> _Material for the task_:
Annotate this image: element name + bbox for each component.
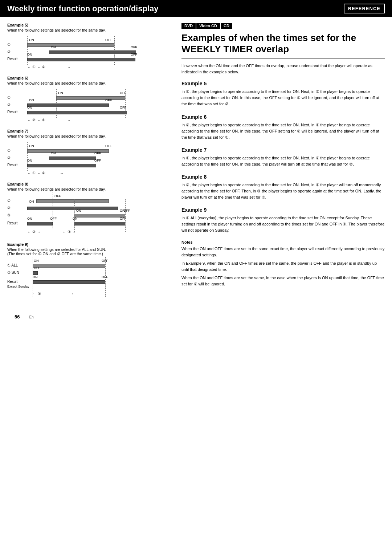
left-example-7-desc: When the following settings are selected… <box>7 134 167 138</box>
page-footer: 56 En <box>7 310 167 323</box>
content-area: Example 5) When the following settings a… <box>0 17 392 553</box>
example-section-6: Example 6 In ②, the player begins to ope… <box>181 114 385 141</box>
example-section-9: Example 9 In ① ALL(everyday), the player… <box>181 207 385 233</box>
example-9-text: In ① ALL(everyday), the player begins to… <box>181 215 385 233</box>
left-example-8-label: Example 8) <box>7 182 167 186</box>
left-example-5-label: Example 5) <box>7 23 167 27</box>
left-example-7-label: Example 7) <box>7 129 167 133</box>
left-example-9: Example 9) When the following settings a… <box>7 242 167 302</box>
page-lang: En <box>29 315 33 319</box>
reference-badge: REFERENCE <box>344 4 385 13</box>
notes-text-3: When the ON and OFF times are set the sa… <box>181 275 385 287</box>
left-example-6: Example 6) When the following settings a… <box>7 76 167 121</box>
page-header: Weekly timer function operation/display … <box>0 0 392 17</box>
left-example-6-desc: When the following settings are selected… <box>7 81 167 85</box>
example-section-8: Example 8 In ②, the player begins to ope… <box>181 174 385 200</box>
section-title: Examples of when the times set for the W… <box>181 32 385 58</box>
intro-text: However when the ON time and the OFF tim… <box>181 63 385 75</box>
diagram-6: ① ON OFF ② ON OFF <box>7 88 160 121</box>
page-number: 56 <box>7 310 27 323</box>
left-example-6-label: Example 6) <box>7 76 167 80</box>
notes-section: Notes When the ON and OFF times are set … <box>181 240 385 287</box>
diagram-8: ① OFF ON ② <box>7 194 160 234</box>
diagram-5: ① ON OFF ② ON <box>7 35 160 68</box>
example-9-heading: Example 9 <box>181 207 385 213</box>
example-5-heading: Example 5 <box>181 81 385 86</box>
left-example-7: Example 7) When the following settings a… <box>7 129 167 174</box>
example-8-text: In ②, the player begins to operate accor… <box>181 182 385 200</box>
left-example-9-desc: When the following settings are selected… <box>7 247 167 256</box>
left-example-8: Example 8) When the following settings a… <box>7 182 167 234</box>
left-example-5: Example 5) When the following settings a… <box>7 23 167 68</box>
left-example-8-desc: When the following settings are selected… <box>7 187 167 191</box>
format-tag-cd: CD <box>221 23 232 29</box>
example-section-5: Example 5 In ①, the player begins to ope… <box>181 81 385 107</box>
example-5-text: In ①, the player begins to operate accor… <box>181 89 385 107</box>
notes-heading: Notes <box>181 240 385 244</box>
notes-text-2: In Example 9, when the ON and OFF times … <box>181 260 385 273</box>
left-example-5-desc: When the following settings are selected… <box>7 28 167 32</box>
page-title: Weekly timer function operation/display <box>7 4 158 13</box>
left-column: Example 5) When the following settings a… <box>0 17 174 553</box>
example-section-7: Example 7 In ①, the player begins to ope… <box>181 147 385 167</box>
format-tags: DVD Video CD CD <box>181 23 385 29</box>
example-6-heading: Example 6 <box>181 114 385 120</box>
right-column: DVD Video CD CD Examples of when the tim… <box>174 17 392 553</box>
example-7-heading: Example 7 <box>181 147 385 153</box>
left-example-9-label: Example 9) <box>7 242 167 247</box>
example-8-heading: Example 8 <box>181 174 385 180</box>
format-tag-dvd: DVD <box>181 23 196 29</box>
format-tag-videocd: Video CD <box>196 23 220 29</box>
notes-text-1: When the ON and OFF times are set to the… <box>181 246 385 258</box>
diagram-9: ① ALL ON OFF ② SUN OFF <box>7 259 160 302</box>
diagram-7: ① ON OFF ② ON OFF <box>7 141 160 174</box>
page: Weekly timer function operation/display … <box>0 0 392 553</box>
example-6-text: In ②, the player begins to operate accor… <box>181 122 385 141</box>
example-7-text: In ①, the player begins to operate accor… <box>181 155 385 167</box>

> _What you should do_:
In the records, which lines use the word "operate"? Report them.

> _Solution for this exercise_:
example-8-text: In ②, the player begins to operate accor… <box>181 182 385 200</box>
example-5-text: In ①, the player begins to operate accor… <box>181 89 385 107</box>
example-6-text: In ②, the player begins to operate accor… <box>181 122 385 141</box>
example-7-text: In ①, the player begins to operate accor… <box>181 155 385 167</box>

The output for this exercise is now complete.